You have floating point geometrical shapes that you want to display on a raster device, so somehow there has to be a floating point to integer conversion. It's not in your code, so it will happen at a lower level: in the graphics library, the display driver or whatever. Since you're not happy with the result, you have to handle this conversion yourself.

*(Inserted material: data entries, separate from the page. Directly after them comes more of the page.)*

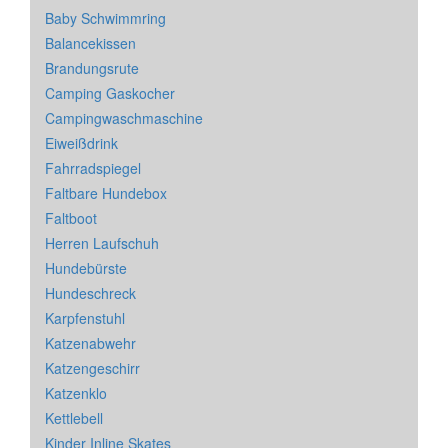
Baby Schwimmring
Balancekissen
Brandungsrute
Camping Gaskocher
Campingwaschmaschine
Eiweißdrink
Fahrradspiegel
Faltbare Hundebox
Faltboot
Herren Laufschuh
Hundebürste
Hundeschreck
Karpfenstuhl
Katzenabwehr
Katzengeschirr
Katzenklo
Kettlebell
Kinder Inline Skates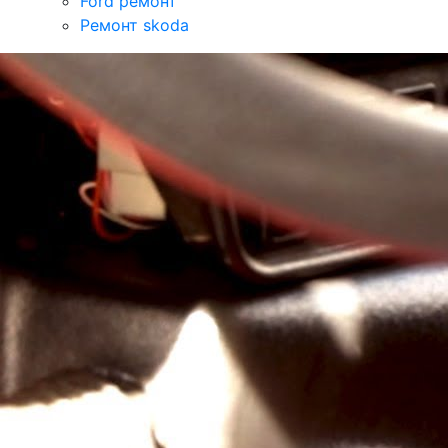
Ford ремонт
Ремонт skoda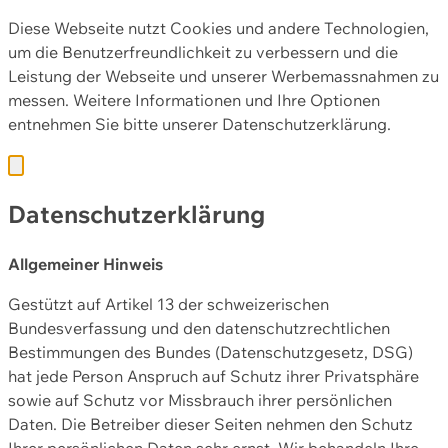
Diese Webseite nutzt Cookies und andere Technologien,
um die Benutzerfreundlichkeit zu verbessern und die
Leistung der Webseite und unserer Werbemassnahmen zu
messen. Weitere Informationen und Ihre Optionen
entnehmen Sie bitte unserer
Datenschutzerklärung.
Datenschutzerklärung
Allgemeiner Hinweis
Gestützt auf Artikel 13 der schweizerischen
Bundesverfassung und den datenschutzrechtlichen
Bestimmungen des Bundes (Datenschutzgesetz, DSG)
hat jede Person Anspruch auf Schutz ihrer Privatsphäre
sowie auf Schutz vor Missbrauch ihrer persönlichen
Daten. Die Betreiber dieser Seiten nehmen den Schutz
Ihrer persönlichen Daten sehr ernst. Wir behandeln Ihre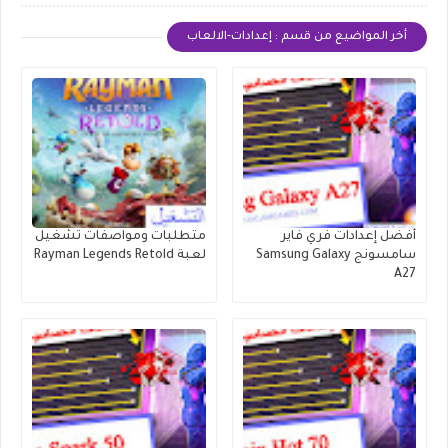
أخر المواضيع من قسم : إعدادات-الالعاب
أفضل إعدادات فري فاير
متطلبات ومواصفات تشغيل
سامسونج Samsung Galaxy
لعبة Rayman Legends Retold
A27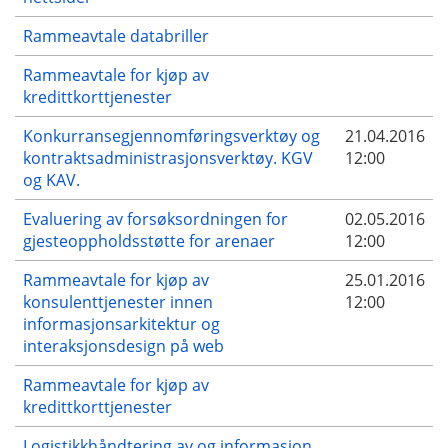
Rammeavtale databriller
Rammeavtale for kjøp av
kredittkorttjenester
Konkurransegjennomføringsverktøy og
21.04.2016
kontraktsadministrasjonsverktøy. KGV
12:00
og KAV.
Evaluering av forsøksordningen for
02.05.2016
gjesteoppholdsstøtte for arenaer
12:00
Rammeavtale for kjøp av
25.01.2016
konsulenttjenester innen
12:00
informasjonsarkitektur og
interaksjonsdesign på web
Rammeavtale for kjøp av
kredittkorttjenester
Logistikkhåndtering av og informasjon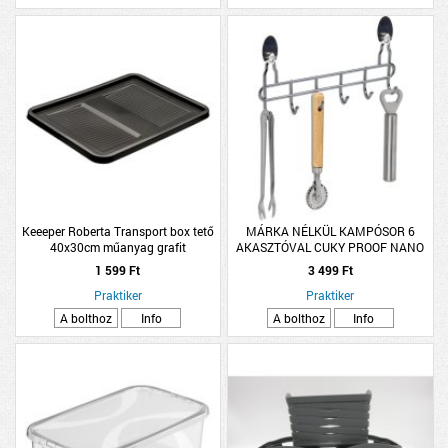
Keeeper Roberta Transport box tető
MÁRKA NÉLKÜL KAMPÓSOR 6
40x30cm műanyag grafit
AKASZTÓVAL CUKY PROOF NANO
BEVONAT,KRÓMOZOTT ACÉL
1 599 Ft
3 499 Ft
30X15X4CM
Praktiker
Praktiker
A bolthoz
Info
A bolthoz
Info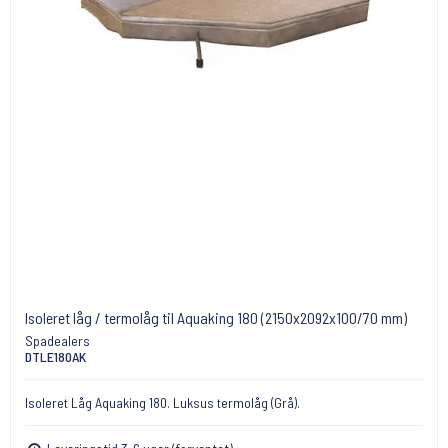
Isoleret låg / termolåg til Aquaking 180 (2150x2092x100/70 mm)
Spadealers
DTLE180AK
Isoleret Låg Aquaking 180. Luksus termolåg (Grå).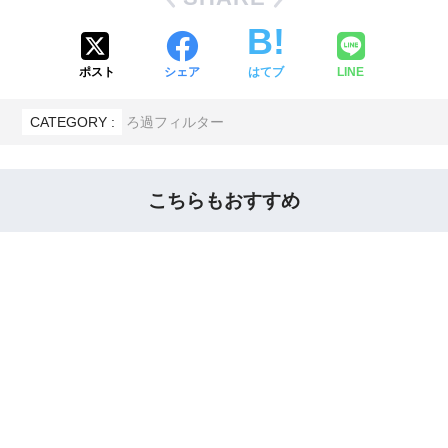
ポスト
シェア
はてブ
LINE
CATEGORY :
ろ過フィルター
こちらもおすすめ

There's no right or wrong way to do this. For example, take your case of a hex tile that has a “radius” of 50. The hexagon is oriented so that the W vertex is at (-50,0) and the E vertex is at (50,0). Now the NE vertex of this hexagon is at approximately (25,0,43.3). The hexagon that's adjacent to this one in the N direction has its center at about y=86.6 and its top edge at 129.9. How would you like to pixellate this? If you round 43.3 down to 43, now you no longer have a mathematically exact regular hexagon. If you round 129.9 up to 130, your first hexagon is 86 pixels in total height but the one on top of it is 87. This is an issue that you must resolve based on the project's requirements.
And this is just one case (radius=50). If you allow the radius to be variable, can you come up with an algorithm to handle all cases? I couldn't. I think you need to use a fixed screen dimension for your hexagons, or at least reduce the possibilities to a small number.

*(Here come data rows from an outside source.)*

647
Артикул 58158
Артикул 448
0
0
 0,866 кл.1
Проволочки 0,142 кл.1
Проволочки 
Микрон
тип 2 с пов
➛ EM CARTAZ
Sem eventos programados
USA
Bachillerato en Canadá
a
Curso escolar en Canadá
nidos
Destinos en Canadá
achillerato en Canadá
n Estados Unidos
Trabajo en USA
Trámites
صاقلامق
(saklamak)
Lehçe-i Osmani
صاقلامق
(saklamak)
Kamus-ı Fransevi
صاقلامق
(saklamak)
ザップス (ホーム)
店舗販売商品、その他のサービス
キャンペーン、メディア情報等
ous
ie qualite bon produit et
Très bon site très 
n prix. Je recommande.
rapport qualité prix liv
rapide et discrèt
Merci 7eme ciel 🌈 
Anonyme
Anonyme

Nowhere in your code do you determine the size of the display window, so I don't understand how you intend to handle scaling issues, or determine how many hexes are needed to show the full map.
As to your first question, I am certain that the performance will be poor. The constructor for QRegularPolygon is inside the loop that creates the hexes, so it gets called many times (800 in your example). It does two trig calculations for each vertex, so you perform 9600 trig calculations as you build your list of hexes. You don't need ANY of them. The calculations are the sine and cosine of 0 degrees, 60 degrees, 120 degrees and so on. Those are so easy you don't even need sin and cos.
The use of the trig functions exacerbates the floating point/integer problem, too. Look at this:
>> int(50.0*math.sin(math.pi/6))
24
We know it should be 25, but the computer figures it as int(24.999999999996) – I may have left out a few 9's.
If you calculate the vertex positions of just one hexagon, you can get all the other ones by a simple translation. See the useful Qt functions QPolygon->translate or QPolygon->translated.
It seems that you don't need a constructor that can handle any type of polygon when your design concept absolutely needs hexagons. Did you just copy it from somewhere? I think it's mostly clutter, which always opens the door to errors.
Do you really need polygons here? Later on, I suppose, the game will use raster images, so the polygons are just for display purposes.
You could just take a point cloud representing all corners of the polygon and draw lines beneath them. With this, you avoid problems of rounding / floating point arithmetics etc.